[Data in this exercise]

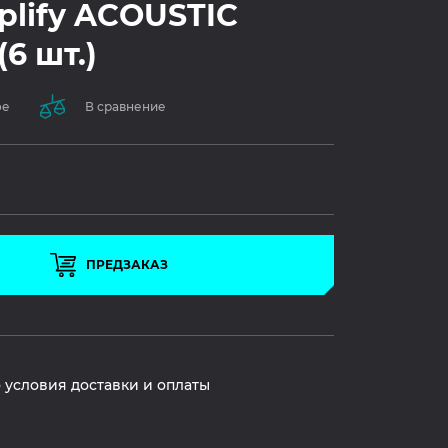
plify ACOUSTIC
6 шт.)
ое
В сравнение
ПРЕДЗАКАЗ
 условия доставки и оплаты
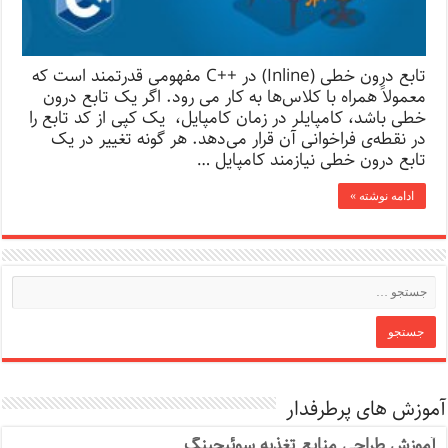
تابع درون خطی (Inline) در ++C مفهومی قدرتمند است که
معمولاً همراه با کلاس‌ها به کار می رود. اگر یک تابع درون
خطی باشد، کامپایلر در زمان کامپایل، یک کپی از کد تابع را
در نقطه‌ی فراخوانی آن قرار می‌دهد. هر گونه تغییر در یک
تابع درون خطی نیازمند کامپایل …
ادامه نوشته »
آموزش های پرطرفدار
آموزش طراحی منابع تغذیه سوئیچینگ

[/Data in this exercise]
[Data in this exercise]

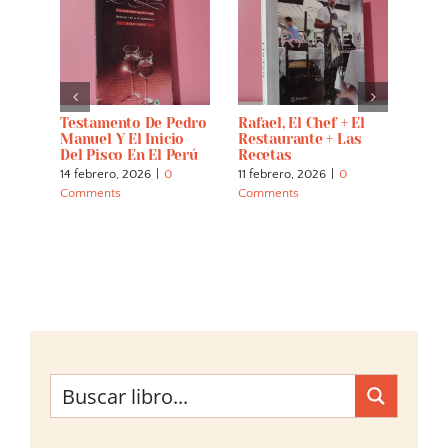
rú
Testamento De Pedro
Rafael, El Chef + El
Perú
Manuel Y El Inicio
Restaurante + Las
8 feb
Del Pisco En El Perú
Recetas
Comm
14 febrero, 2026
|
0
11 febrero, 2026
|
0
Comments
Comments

[/Data in this exercise]

• Required work
In the data above, find the line containing "plify ACOUSTIC" and the line containing "آموزش طراحی منابع تغذیه سوئیچینگ". Copy exactly the stretch from the first through the second, both included, leaving out any picture.

• Answer box
plify ACOUSTIC
6 шт.)
ое
В сравнение
ПРЕДЗАКАЗ
 условия доставки и оплаты
تابع درون خطی (Inline) در ++C مفهومی قدرتمند است که
معمولاً همراه با کلاس‌ها به کار می رود. اگر یک تابع درون
خطی باشد، کامپایلر در زمان کامپایل، یک کپی از کد تابع را
در نقطه‌ی فراخوانی آن قرار می‌دهد. هر گونه تغییر در یک
تابع درون خطی نیازمند کامپایل …
ادامه نوشته »
آموزش های پرطرفدار
آموزش طراحی منابع تغذیه سوئیچینگ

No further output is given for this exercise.